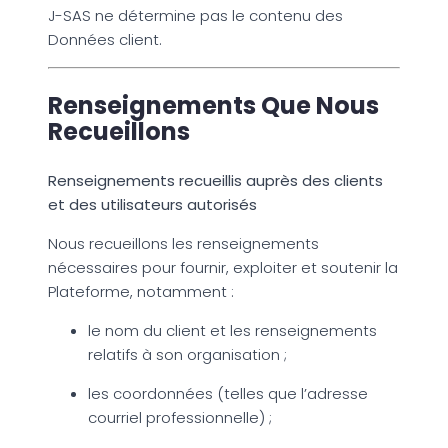
J-SAS ne détermine pas le contenu des
Données client.
Renseignements Que Nous
Recueillons
Renseignements recueillis auprès des clients
et des utilisateurs autorisés
Nous recueillons les renseignements
nécessaires pour fournir, exploiter et soutenir la
Plateforme, notamment :
le nom du client et les renseignements
relatifs à son organisation ;
les coordonnées (telles que l’adresse
courriel professionnelle) ;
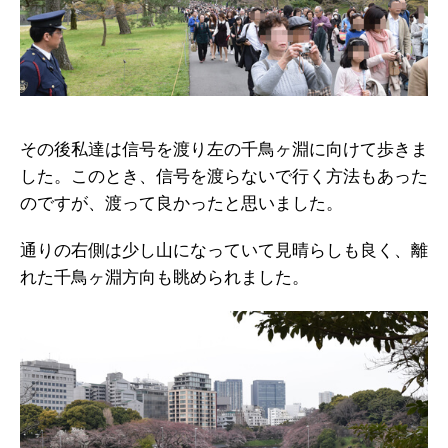
その後私達は信号を渡り左の千鳥ヶ淵に向けて歩きま
した。このとき、信号を渡らないで行く方法もあった
のですが、渡って良かったと思いました。
通りの右側は少し山になっていて見晴らしも良く、離
れた千鳥ヶ淵方向も眺められました。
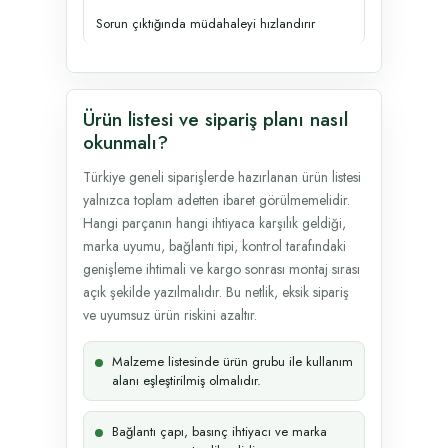
Sorun çıktığında müdahaleyi hızlandırır
Ürün listesi ve sipariş planı nasıl
okunmalı?
Türkiye geneli siparişlerde hazırlanan ürün listesi
yalnızca toplam adetten ibaret görülmemelidir.
Hangi parçanın hangi ihtiyaca karşılık geldiği,
marka uyumu, bağlantı tipi, kontrol tarafındaki
genişleme ihtimali ve kargo sonrası montaj sırası
açık şekilde yazılmalıdır. Bu netlik, eksik sipariş
ve uyumsuz ürün riskini azaltır.
Malzeme listesinde ürün grubu ile kullanım
alanı eşleştirilmiş olmalıdır.
Bağlantı çapı, basınç ihtiyacı ve marka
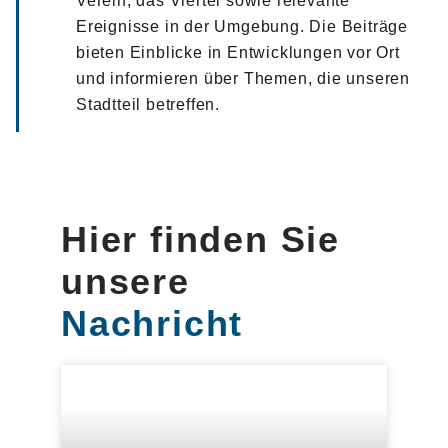
Verein, das Viertel sowie relevante
Ereignisse in der Umgebung. Die Beiträge
bieten Einblicke in Entwicklungen vor Ort
und informieren über Themen, die unseren
Stadtteil betreffen.
Hier finden Sie
unsere
Nachricht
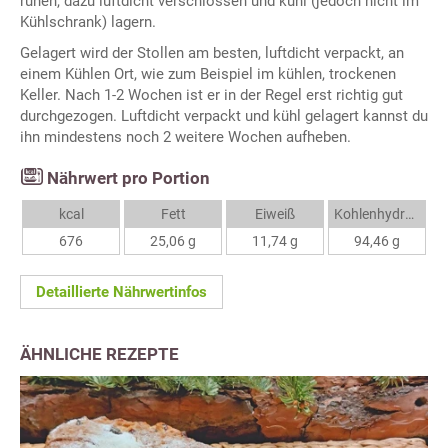
ruhen, dazu luftdicht verschlossen und kühl (jedoch nicht im
Kühlschrank) lagern.
Gelagert wird der Stollen am besten, luftdicht verpackt, an
einem Kühlen Ort, wie zum Beispiel im kühlen, trockenen
Keller. Nach 1-2 Wochen ist er in der Regel erst richtig gut
durchgezogen. Luftdicht verpackt und kühl gelagert kannst du
ihn mindestens noch 2 weitere Wochen aufheben.
Nährwert pro Portion
kcal
Fett
Eiweiß
Kohlenhydrate
676
25,06 g
11,74 g
94,46 g
Detaillierte Nährwertinfos
ÄHNLICHE REZEPTE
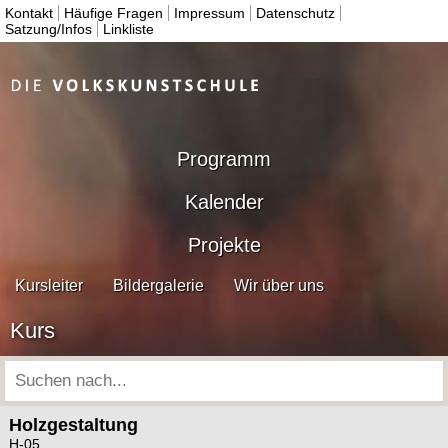
Kontakt
Häufige Fragen
Impressum
Datenschutz
Satzung/Infos
Linkliste
Programm
Kalender
Projekte
Kursleiter
Bildergalerie
Wir über uns
Kurs
Holzgestaltung
H-05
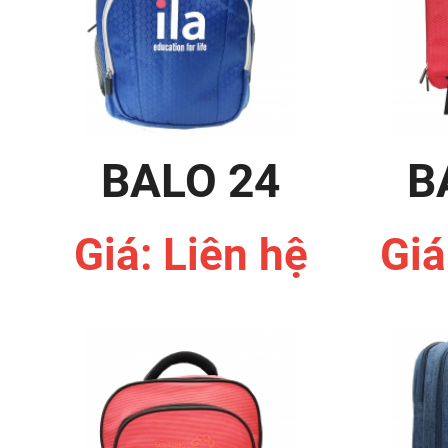
BALO 24
B
Giá: Liên hệ
Giá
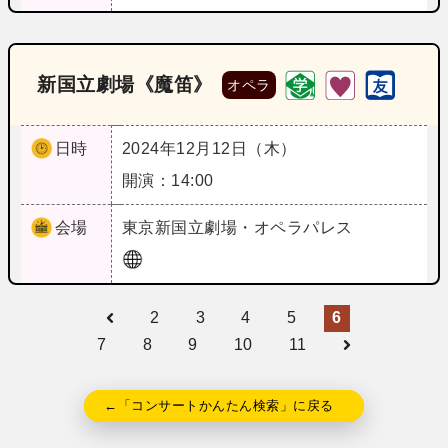
新国立劇場《魔笛》
オペラ
日時
2024年12月12日（木）
開演：14:00
会場
東京
新国立劇場・オペラパレス
2
3
4
5
6
7
8
9
10
11
←「コンサートかんたん検索」に戻る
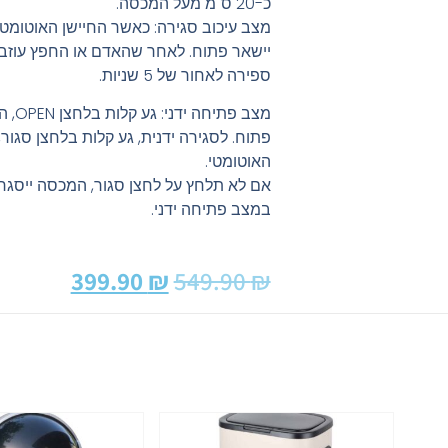
כ-20 ס"מ מעל המכסה.
מצב עיכוב סגירה: כאשר החיישן האוטומטי
יישאר פתוח. לאחר שהאדם או החפץ עוזבי
ספירה לאחור של 5 שניות.
מצב פ
פתוח. לסגירה ידנית, גע קלות בלחצן סגור,
האוטומטי.
במצב פתיחה ידני.
399.90
₪
549.90
₪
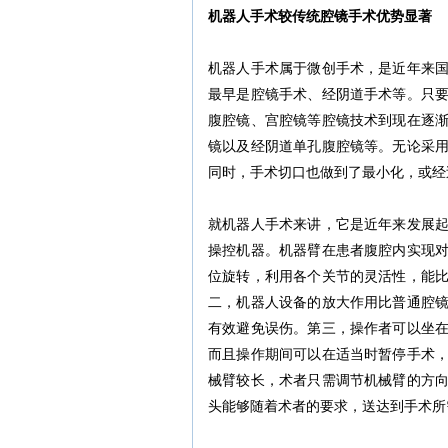
机器人手术较传统腔镜手术优势显著
机器人手术属于微创手术，是近年来
最早是腔镜手术、经阴道手术等。只
腹腔镜、宫腔镜等腔镜技术到现在逐
镜以及经阴道单孔腹腔镜等。无论采
同时，手术切口也做到了最小化，或经
就机器人手术来讲，它是近年来发展
操控机器。机器臂在患者腹腔内实现
位旋转，利用各个关节的灵活性，能
二，机器人设备的放大作用比普通腔
有效避免误伤。第三，操作者可以坐
而且操作期间可以在适当时暂停手术
械臂较长，术者只需调节机械臂的方
头能够随着术者的要求，送达到手术所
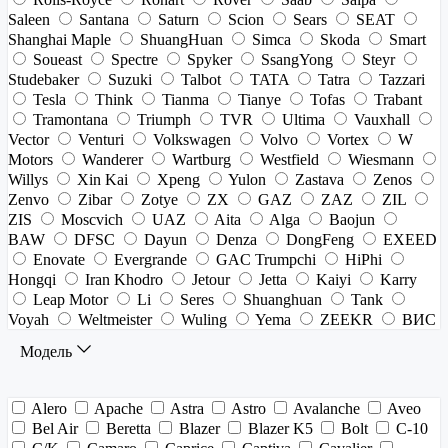
Saleen
Santana
Saturn
Scion
Sears
SEAT
Shanghai Maple
ShuangHuan
Simca
Skoda
Smart
Soueast
Spectre
Spyker
SsangYong
Steyr
Studebaker
Suzuki
Talbot
TATA
Tatra
Tazzari
Tesla
Think
Tianma
Tianye
Tofas
Trabant
Tramontana
Triumph
TVR
Ultima
Vauxhall
Vector
Venturi
Volkswagen
Volvo
Vortex
W
Motors
Wanderer
Wartburg
Westfield
Wiesmann
Willys
Xin Kai
Xpeng
Yulon
Zastava
Zenos
Zenvo
Zibar
Zotye
ZX
GAZ
ZAZ
ZIL
ZIS
Moscvich
UAZ
Aita
Alga
Baojun
BAW
DFSC
Dayun
Denza
DongFeng
EXEED
Enovate
Evergrande
GAC Trumpchi
HiPhi
Hongqi
Iran Khodro
Jetour
Jetta
Kaiyi
Karry
Leap Motor
Li
Seres
Shuanghuan
Tank
Voyah
Weltmeister
Wuling
Yema
ZEEKR
ВИС
Модель
Alero
Apache
Astra
Astro
Avalanche
Aveo
Bel Air
Beretta
Blazer
Blazer K5
Bolt
C-10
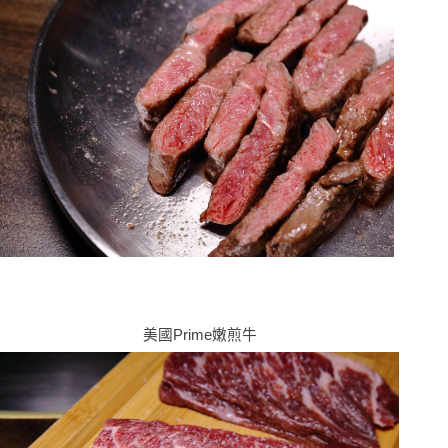
美國
Prime
嫩煎牛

----------

What to work on »
The answer should contain all the material above, copied exactly, and no images.

Task result »
J-SAS ne détermine pas le contenu des
Données client.
Renseignements Que Nous
Recueillons
Renseignements recueillis auprès des clients
et des utilisateurs autorisés
Nous recueillons les renseignements
nécessaires pour fournir, exploiter et soutenir la
Plateforme, notamment :
le nom du client et les renseignements
relatifs à son organisation ;
les coordonnées (telles que l’adresse
courriel professionnelle) ;
その後私達は信号を渡り左の千鳥ヶ淵に向けて歩きま
した。このとき、信号を渡らないで行く方法もあった
のですが、渡って良かったと思いました。
通りの右側は少し山になっていて見晴らしも良く、離
れた千鳥ヶ淵方向も眺められました。
Sorun çıktığında müdahaleyi hızlandırır
Ürün listesi ve sipariş planı nasıl
okunmalı?
Türkiye geneli siparişlerde hazırlanan ürün listesi
yalnızca toplam adetten ibaret görülmemelidir.
Hangi parçanın hangi ihtiyaca karşılık geldiği,
marka uyumu, bağlantı tipi, kontrol tarafındaki
genişleme ihtimali ve kargo sonrası montaj sırası
açık şekilde yazılmalıdır. Bu netlik, eksik sipariş
ve uyumsuz ürün riskini azaltır.
Malzeme listesinde ürün grubu ile kullanım
alanı eşleştirilmiş olmalıdır.
Bağlantı çapı, basınç ihtiyacı ve marka
Verein, das Viertel sowie relevante
Ereignisse in der Umgebung. Die Beiträge
bieten Einblicke in Entwicklungen vor Ort
und informieren über Themen, die unseren
Stadtteil betreffen.
Hier finden Sie
unsere
Nachricht
ruhen, dazu luftdicht verschlossen und kühl (jedoch nicht im
Kühlschrank) lagern.
Gelagert wird der Stollen am besten, luftdicht verpackt, an
einem Kühlen Ort, wie zum Beispiel im kühlen, trockenen
Keller. Nach 1-2 Wochen ist er in der Regel erst richtig gut
durchgezogen. Luftdicht verpackt und kühl gelagert kannst du
ihn mindestens noch 2 weitere Wochen aufheben.
Nährwert pro Portion
kcal
Fett
Eiweiß
Kohlenhydrate
676
25,06 g
11,74 g
94,46 g
Detaillierte Nährwertinfos
ÄHNLICHE REZEPTE
Kontakt
Häufige Fragen
Impressum
Datenschutz
Satzung/Infos
Linkliste
Programm
Kalender
Projekte
Kursleiter
Bildergalerie
Wir über uns
Kurs
Holzgestaltung
H-05
BALO 24
B
Giá: Liên hệ
Giá
新国立劇場《魔笛》
オペラ
日時
2024年12月12日（木）
開演：14:00
会場
東京
新国立劇場・オペラパレス
2
3
4
5
6
7
8
9
10
11
←「コンサートかんたん検索」に戻る
כ-20 ס"מ מעל המכסה.
מצב עיכוב סגירה: כאשר החיישן האוטומטי
יישאר פתוח. לאחר שהאדם או החפץ עוזבי
ספירה לאחור של 5 שניות.
מצב פ
פתוח. לסגירה ידנית, גע קלות בלחצן סגור,
האוטומטי.
במצב פתיחה ידני.
399.90
₪
549.90
₪
机器人手术较传统腔镜手术优势显著
机器人手术属于微创手术，是近年来
最早是腔镜手术、经阴道手术等。只
腹腔镜、宫腔镜等腔镜技术到现在逐
镜以及经阴道单孔腹腔镜等。无论采
同时，手术切口也做到了最小化，或经
就机器人手术来讲，它是近年来发展
操控机器。机器臂在患者腹腔内实现
位旋转，利用各个关节的灵活性，能
二，机器人设备的放大作用比普通腔
有效避免误伤。第三，操作者可以坐
而且操作期间可以在适当时暂停手术
械臂较长，术者只需调节机械臂的方
头能够随着术者的要求，送达到手术所
Saleen
Santana
Saturn
Scion
Sears
SEAT
Shanghai Maple
ShuangHuan
Simca
Skoda
Smart
Soueast
Spectre
Spyker
SsangYong
Steyr
Studebaker
Suzuki
Talbot
TATA
Tatra
Tazzari
Tesla
Think
Tianma
Tianye
Tofas
Trabant
Tramontana
Triumph
TVR
Ultima
Vauxhall
Vector
Venturi
Volkswagen
Volvo
Vortex
W
Motors
Wanderer
Wartburg
Westfield
Wiesmann
Willys
Xin Kai
Xpeng
Yulon
Zastava
Zenos
Zenvo
Zibar
Zotye
ZX
GAZ
ZAZ
ZIL
ZIS
Moscvich
UAZ
Aita
Alga
Baojun
BAW
DFSC
Dayun
Denza
DongFeng
EXEED
Enovate
Evergrande
GAC Trumpchi
HiPhi
Hongqi
Iran Khodro
Jetour
Jetta
Kaiyi
Karry
Leap Motor
Li
Seres
Shuanghuan
Tank
Voyah
Weltmeister
Wuling
Yema
ZEEKR
ВИС
Модель
Alero
Apache
Astra
Astro
Avalanche
Aveo
Bel Air
Beretta
Blazer
Blazer K5
Bolt
C-10
美國
Prime
嫩煎牛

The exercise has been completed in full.